GOAL OF THE EXERCISE
Please reproduce all of the data exactly as it appears, but skip the pictures.

SUPPLIED MATERIAL
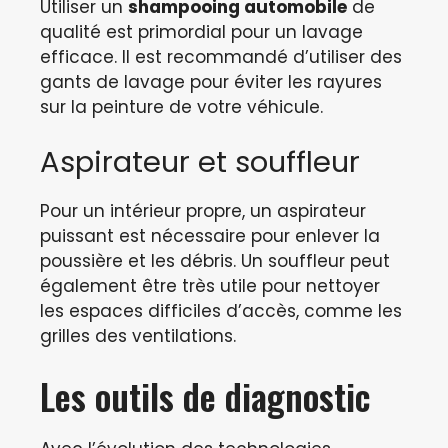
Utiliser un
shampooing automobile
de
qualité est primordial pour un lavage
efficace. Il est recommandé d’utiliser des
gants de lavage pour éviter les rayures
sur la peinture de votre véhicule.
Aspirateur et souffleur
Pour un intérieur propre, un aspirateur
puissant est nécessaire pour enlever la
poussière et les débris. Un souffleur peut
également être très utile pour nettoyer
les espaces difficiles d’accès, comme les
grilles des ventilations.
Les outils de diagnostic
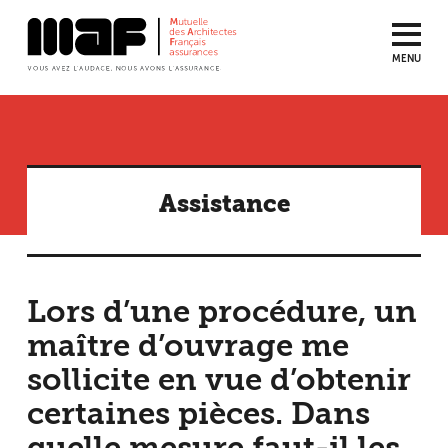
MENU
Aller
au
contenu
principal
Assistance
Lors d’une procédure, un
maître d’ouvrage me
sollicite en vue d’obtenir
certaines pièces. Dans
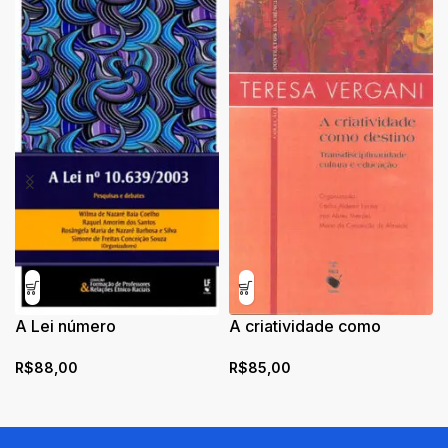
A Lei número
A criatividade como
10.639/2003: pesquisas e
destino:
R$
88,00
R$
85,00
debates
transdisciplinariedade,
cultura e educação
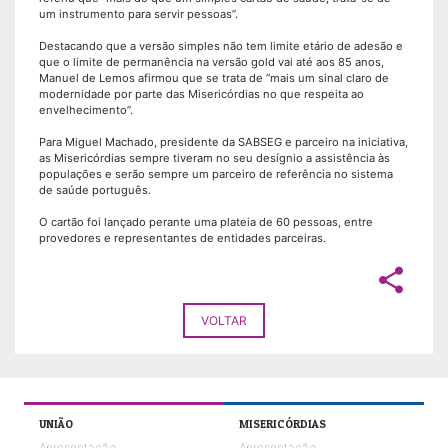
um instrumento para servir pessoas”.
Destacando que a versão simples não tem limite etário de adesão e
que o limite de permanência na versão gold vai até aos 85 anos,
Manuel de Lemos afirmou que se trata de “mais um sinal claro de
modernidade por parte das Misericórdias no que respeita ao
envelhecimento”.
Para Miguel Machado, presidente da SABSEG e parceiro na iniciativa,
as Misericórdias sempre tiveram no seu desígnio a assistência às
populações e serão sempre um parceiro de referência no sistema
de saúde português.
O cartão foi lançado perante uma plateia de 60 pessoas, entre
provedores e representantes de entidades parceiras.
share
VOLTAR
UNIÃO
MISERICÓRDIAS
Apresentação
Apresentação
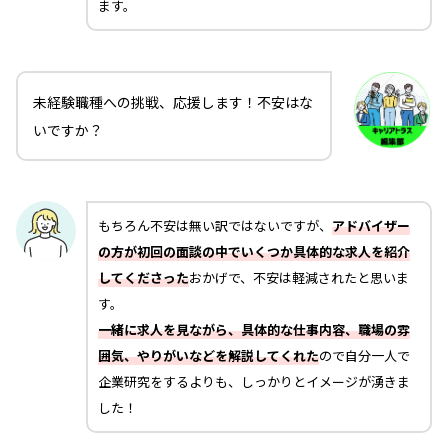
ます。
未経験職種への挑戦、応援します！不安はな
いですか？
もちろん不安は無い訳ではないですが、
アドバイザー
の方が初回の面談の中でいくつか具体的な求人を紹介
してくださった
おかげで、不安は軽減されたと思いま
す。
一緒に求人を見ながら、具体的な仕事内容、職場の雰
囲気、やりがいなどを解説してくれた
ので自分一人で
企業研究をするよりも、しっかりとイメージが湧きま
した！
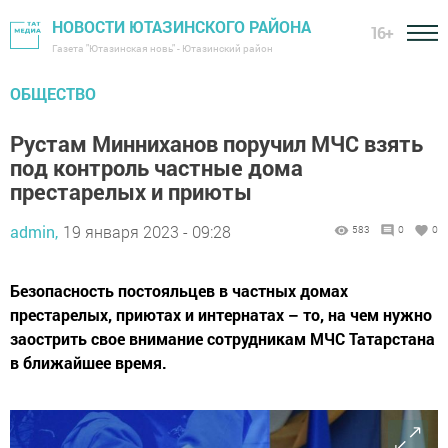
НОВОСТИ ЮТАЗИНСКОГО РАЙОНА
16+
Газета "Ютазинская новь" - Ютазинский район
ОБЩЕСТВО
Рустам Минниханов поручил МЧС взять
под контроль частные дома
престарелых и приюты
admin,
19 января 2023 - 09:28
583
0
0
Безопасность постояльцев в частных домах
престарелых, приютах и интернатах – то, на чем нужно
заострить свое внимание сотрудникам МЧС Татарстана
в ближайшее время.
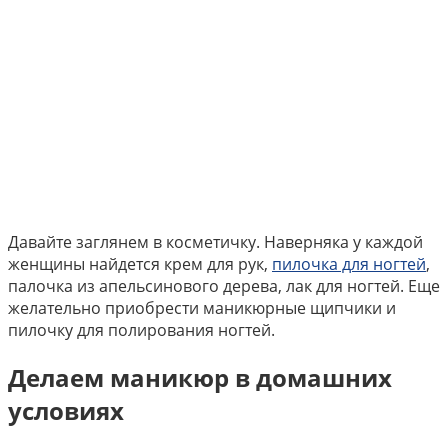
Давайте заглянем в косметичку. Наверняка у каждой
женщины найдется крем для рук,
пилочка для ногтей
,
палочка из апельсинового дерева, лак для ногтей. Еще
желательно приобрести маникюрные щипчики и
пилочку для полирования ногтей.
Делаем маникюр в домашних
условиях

SOLVED PROBLEM
Utiliser un
shampooing automobile
de
qualité est primordial pour un lavage
efficace. Il est recommandé d’utiliser des
gants de lavage pour éviter les rayures
sur la peinture de votre véhicule.
Aspirateur et souffleur
Pour un intérieur propre, un aspirateur
puissant est nécessaire pour enlever la
poussière et les débris. Un souffleur peut
également être très utile pour nettoyer
les espaces difficiles d’accès, comme les
grilles des ventilations.
Les outils de diagnostic
MENU
Aller
au
contenu
principal
Assistance
Lors d’une procédure, un
maître d’ouvrage me
sollicite en vue d’obtenir
certaines pièces. Dans
A Lei número
A criatividade como
10.639/2003: pesquisas e
destino:
R$
88,00
R$
85,00
debates
transdisciplinariedade,
cultura e educação
um instrumento para servir pessoas”.
Destacando que a versão simples não tem limite etário de adesão e
que o limite de permanência na versão gold vai até aos 85 anos,
Manuel de Lemos afirmou que se trata de “mais um sinal claro de
modernidade por parte das Misericórdias no que respeita ao
envelhecimento”.
Para Miguel Machado, presidente da SABSEG e parceiro na iniciativa,
as Misericórdias sempre tiveram no seu desígnio a assistência às
populações e serão sempre um parceiro de referência no sistema
de saúde português.
O cartão foi lançado perante uma plateia de 60 pessoas, entre
provedores e representantes de entidades parceiras.
share
VOLTAR
UNIÃO
MISERICÓRDIAS
Apresentação
Apresentação
ます。
未経験職種への挑戦、応援します！不安はな
いですか？
もちろん不安は無い訳ではないですが、
アドバイザー
の方が初回の面談の中でいくつか具体的な求人を紹介
してくださった
おかげで、不安は軽減されたと思いま
す。
一緒に求人を見ながら、具体的な仕事内容、職場の雰
囲気、やりがいなどを解説してくれた
ので自分一人で
企業研究をするよりも、しっかりとイメージが湧きま
した！
НОВОСТИ ЮТАЗИНСКОГО РАЙОНА
16+
Газета "Ютазинская новь" - Ютазинский район
ОБЩЕСТВО
Рустам Минниханов поручил МЧС взять
под контроль частные дома
престарелых и приюты
admin,
19 января 2023 - 09:28
583
0
0
Безопасность постояльцев в частных домах
престарелых, приютах и интернатах – то, на чем нужно
заострить свое внимание сотрудникам МЧС Татарстана
в ближайшее время.
Давайте заглянем в косметичку. Наверняка у каждой
женщины найдется крем для рук,
пилочка для ногтей
,
палочка из апельсинового дерева, лак для ногтей. Еще
желательно приобрести маникюрные щипчики и
пилочку для полирования ногтей.
Делаем маникюр в домашних
условиях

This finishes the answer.